I started writing about dance in the mid-2000s. I won’t say that the state of professional art journalism was entirely upbeat back then, but if I remember now it was at least possible to consider artistic journalism as a profession of the future. I had a lot of senior colleagues back then, people I admired and could aspire to emulate. Deborah Jowitt wrote for The voice of the village, and Elizabeth Zimmer was its editor. Until 2002, Tobi Tobias was a dance critic at the new York magazine. Leigh Witchel was at New York Post. Joel Lobenthal wrote for The New York sun. The excellent Jordan Levin was covering the Miami dance scene for the Miami Herald. Joan Acocella, the critic who made me fall in love with dance writing, chaired the cover of The New Yorker with intelligence and authority.
Then, in a few years, this network of writers collapsed. The New York sun ceased publication in 2008. The voice of the village eliminated the position of full-time dance writer the same year. Dance magazine stopped performing examinations in 2013. The New York Post and Miami Herald got rid of their criticism. Tragically, Ballet review, a truly intelligent and in-depth, closed dance journal. The New York Times, where I was contributing as a freelance writer at the time, has decreased its artistic coverage, although it still has a dance critic on staff. The Goings On About Town section of The New Yorker, for which I have also written (and continue to do so), did the same. Since Acocella quit writing dance reviews for the magazine in 2019, the coverage of the dance has almost collapsed. I worked freelance for The Guardian and The Boston Globe, also, but they stopped using freelancers based in New York and reduced the scope of their coverage.
Around the same time, online dance publications like Danseviewtimes and Examination of the fjord and Dance tabs (and the Brooklyn train, which is both online and in print, and covers dance) —many of these are great, but most can’t pay their writers, or pay very little. I am a huge fan and have written for the most part, and read them diligently. They are wonderful additions to the dance conversation.

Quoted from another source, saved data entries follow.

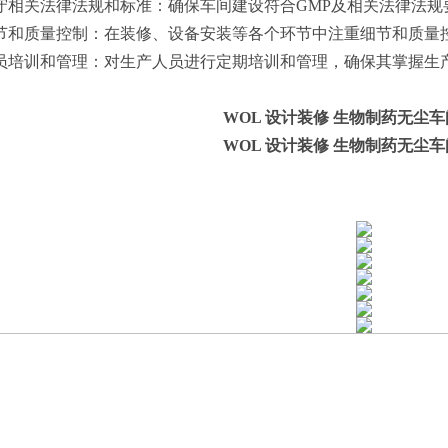
格遵守相关法律法规和标准：确保车间建设符合GMP及相关法律法规
重细节和质量控制：在装修、设备安装等各个环节中注重细节和质
强人员培训和管理：对生产人员进行定期培训和管理，确保其掌握生
WOL 设计装修 生物制药无尘车
WOL 设计装修 生物制药无尘车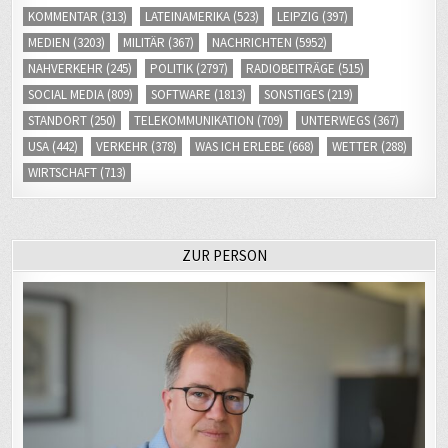
KOMMENTAR
(313)
LATEINAMERIKA
(523)
LEIPZIG
(397)
MEDIEN
(3203)
MILITÄR
(367)
NACHRICHTEN
(5952)
NAHVERKEHR
(245)
POLITIK
(2797)
RADIOBEITRÄGE
(515)
SOCIAL MEDIA
(809)
SOFTWARE
(1813)
SONSTIGES
(219)
STANDORT
(250)
TELEKOMMUNIKATION
(709)
UNTERWEGS
(367)
USA
(442)
VERKEHR
(378)
WAS ICH ERLEBE
(668)
WETTER
(288)
WIRTSCHAFT
(713)
ZUR PERSON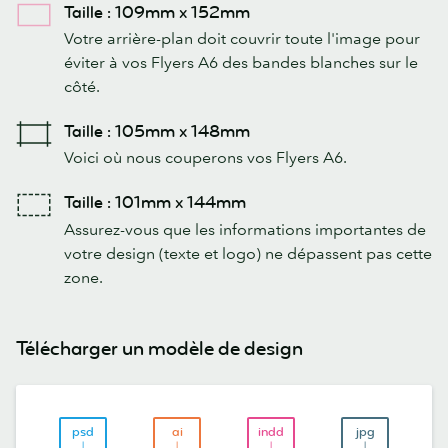
Taille : 109mm x 152mm
Votre arrière-plan doit couvrir toute l'image pour
éviter à vos Flyers A6 des bandes blanches sur le
côté.
Taille : 105mm x 148mm
Voici où nous couperons vos Flyers A6.
Taille : 101mm x 144mm
Assurez-vous que les informations importantes de
votre design (texte et logo) ne dépassent pas cette
zone.
Télécharger un modèle de design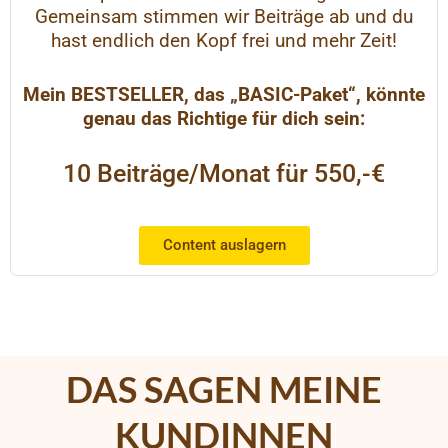
Gemeinsam stimmen wir Beiträge ab und du
hast endlich den Kopf frei und mehr Zeit!
Mein BESTSELLER, das „BASIC-Paket“, könnte
genau das Richtige für dich sein:
10 Beiträge/Monat für 550,-€
Content auslagern
DAS SAGEN MEINE
KUNDINNEN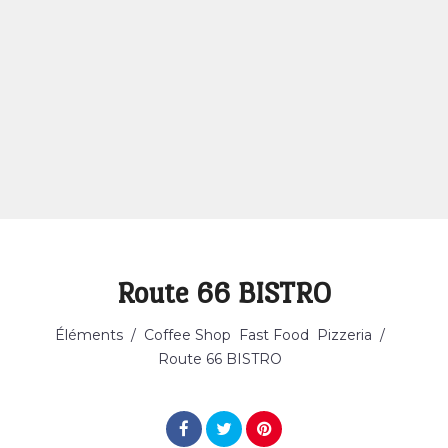
Route 66 BISTRO
Catégorie
Éléments
/
Coffee Shop
Fast Food
Pizzeria
/
Route 66 BISTRO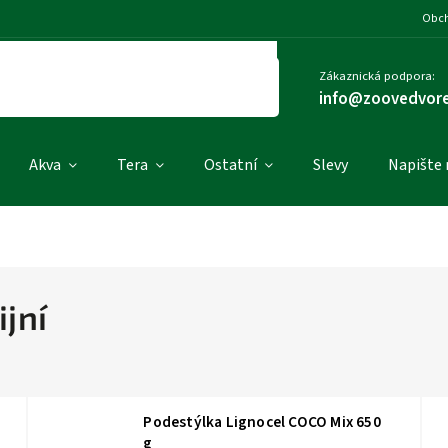
Obch
Zákaznická podpora:
info@zoovedvore
Akva
Tera
Ostatní
Slevy
Napište
ijní
Podestýlka Lignocel COCO Mix 650
g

But somewhere in the mid-2010s, I realized: writing about dance had become something I did for fun and because I was pushed into it, but at best a concert, a hobby that paid off. something, not quite a profession. I worked there full time, but earned the equivalent of a part-time job. Over the years, I have supplemented it with other work, mainly translations, public interviews and, more recently, the advancement of a book. I am also married to someone who earns a living wage.

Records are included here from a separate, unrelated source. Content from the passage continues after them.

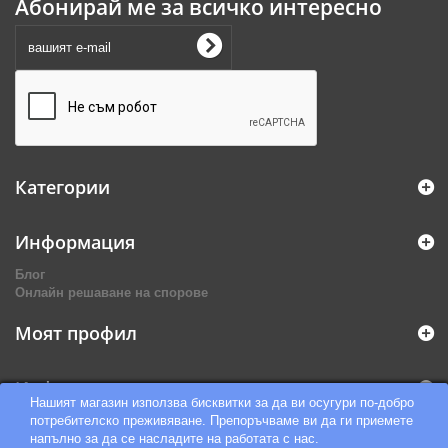
Абонирай ме за всичко интересно
Категории
Информация
Блог
Онлайн решаване на спорове
Моят профил
Информация за магазина
Нашият магазин използва бисквитки за да ви осугури по-добро
потребителско преживяване. Препоръчваме ви да ги приемете
напълно за да се насладите на работата с нас.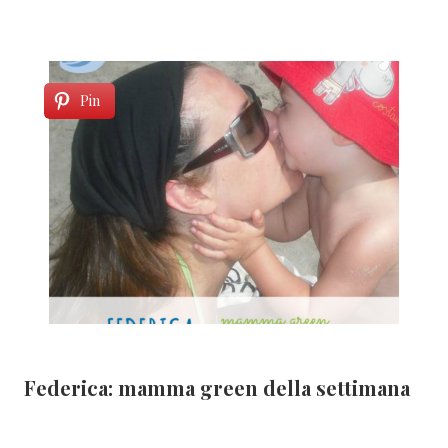
Pin
Federica: mamma green della settimana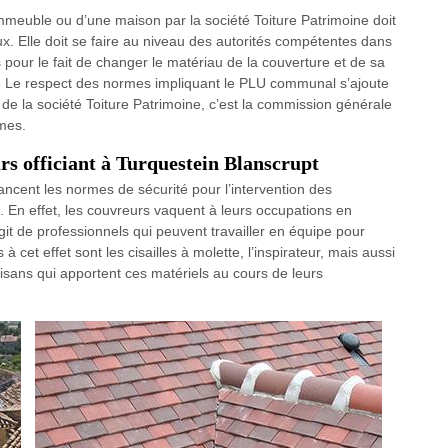
 immeuble ou d’une maison par la société Toiture Patrimoine doit
x. Elle doit se faire au niveau des autorités compétentes dans
s pour le fait de changer le matériau de la couverture et de sa
e. Le respect des normes impliquant le PLU communal s’ajoute
 de la société Toiture Patrimoine, c’est la commission générale
rmes.
s officiant à Turquestein Blanscrupt
ancent les normes de sécurité pour l’intervention des
es. En effet, les couvreurs vaquent à leurs occupations en
agit de professionnels qui peuvent travailler en équipe pour
 à cet effet sont les cisailles à molette, l’inspirateur, mais aussi
isans qui apportent ces matériels au cours de leurs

At one point, I stopped imagining that all this writing, which I do with great enthusiasm and love and without a drop of regret, would one day lead to a salaried job in any major publication. audience with a large readership. The truth is, cultural writing that doesn’t involve celebrities or popular culture or scandal occupies an increasingly small niche in the mainstream press. Articles about dance that do not address broader societal issues, and that really focus on the details of the art, seldom make the front page of the arts section.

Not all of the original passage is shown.